%%

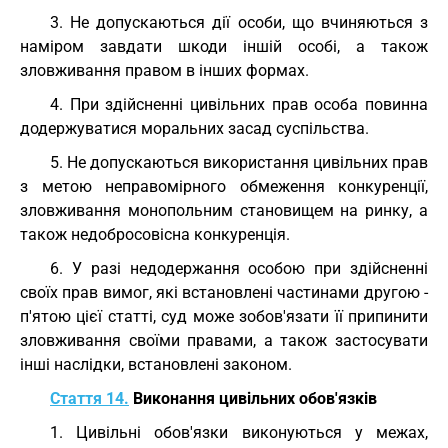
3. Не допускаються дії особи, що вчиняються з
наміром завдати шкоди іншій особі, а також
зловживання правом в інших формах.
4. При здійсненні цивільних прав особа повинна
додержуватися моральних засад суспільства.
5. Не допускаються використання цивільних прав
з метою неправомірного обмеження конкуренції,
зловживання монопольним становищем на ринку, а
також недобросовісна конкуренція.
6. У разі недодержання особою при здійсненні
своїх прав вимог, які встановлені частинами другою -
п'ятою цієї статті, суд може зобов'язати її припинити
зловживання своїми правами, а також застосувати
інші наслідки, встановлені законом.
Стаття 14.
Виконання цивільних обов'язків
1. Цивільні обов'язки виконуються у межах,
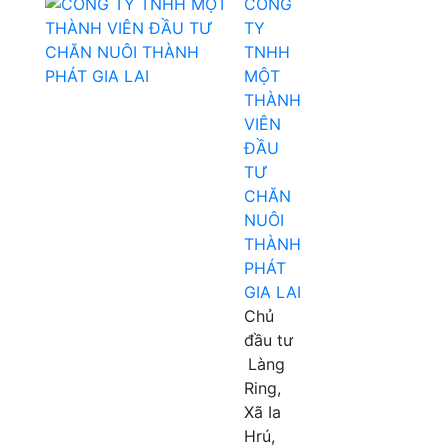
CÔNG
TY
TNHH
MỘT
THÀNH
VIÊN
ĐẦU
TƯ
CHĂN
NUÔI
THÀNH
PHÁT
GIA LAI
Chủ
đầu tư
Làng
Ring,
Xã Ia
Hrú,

%%
%%

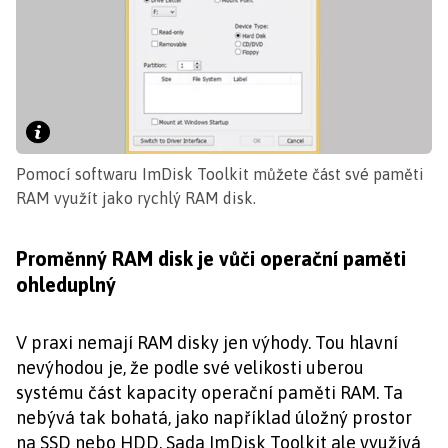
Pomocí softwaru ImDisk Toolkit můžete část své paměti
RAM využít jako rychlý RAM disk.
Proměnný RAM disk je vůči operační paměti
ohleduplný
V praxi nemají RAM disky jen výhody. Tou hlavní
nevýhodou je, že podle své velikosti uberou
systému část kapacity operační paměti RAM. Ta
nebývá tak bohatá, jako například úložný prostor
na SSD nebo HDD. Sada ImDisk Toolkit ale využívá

%%
%%

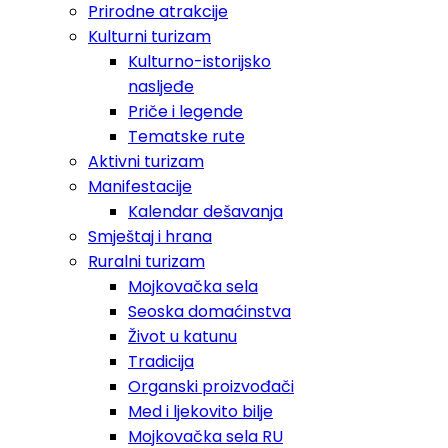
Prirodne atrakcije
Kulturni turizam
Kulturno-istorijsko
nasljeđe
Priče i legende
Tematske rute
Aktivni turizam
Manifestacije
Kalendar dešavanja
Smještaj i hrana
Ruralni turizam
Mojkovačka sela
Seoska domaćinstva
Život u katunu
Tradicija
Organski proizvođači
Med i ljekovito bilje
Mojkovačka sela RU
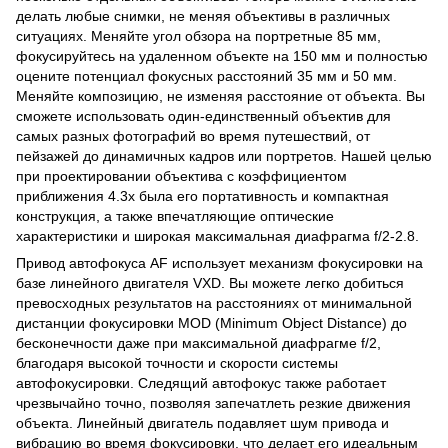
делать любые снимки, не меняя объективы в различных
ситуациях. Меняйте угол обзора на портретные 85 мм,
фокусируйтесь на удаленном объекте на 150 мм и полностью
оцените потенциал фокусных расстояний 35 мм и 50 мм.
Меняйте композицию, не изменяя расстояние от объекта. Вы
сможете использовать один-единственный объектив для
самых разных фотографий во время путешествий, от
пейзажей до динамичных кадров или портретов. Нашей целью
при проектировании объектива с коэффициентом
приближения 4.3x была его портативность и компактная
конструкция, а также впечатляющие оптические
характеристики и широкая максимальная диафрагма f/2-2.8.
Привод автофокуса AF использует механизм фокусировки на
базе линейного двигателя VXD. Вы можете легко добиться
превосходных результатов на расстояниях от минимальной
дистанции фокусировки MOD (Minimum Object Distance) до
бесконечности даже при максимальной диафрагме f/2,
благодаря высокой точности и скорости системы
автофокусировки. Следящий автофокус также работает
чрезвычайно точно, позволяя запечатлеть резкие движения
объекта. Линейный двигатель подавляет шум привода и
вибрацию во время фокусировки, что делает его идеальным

%%

What the task requires>
In the listing above, find each line with the word "ImDisk" and copy it out.

Output below>
Pomocí softwaru ImDisk Toolkit můžete část své paměti
na SSD nebo HDD. Sada ImDisk Toolkit ale využívá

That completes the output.